Start of Data excerpt
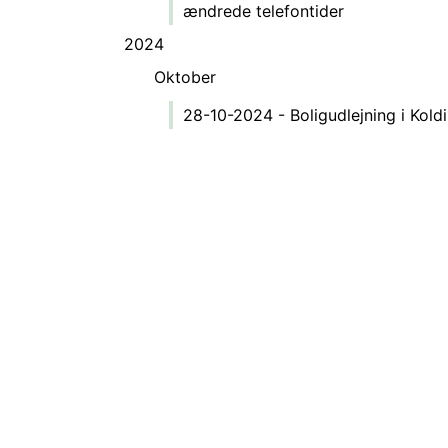
ændrede telefontider
2024
Oktober
28-10-2024 - Boligudlejning i Kold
End of Data excerpt
Assignment:
Transcribe the whole listing exactly but exclude images.

Response area:
ændrede telefontider
2024
Oktober
28-10-2024 - Boligudlejning i Kold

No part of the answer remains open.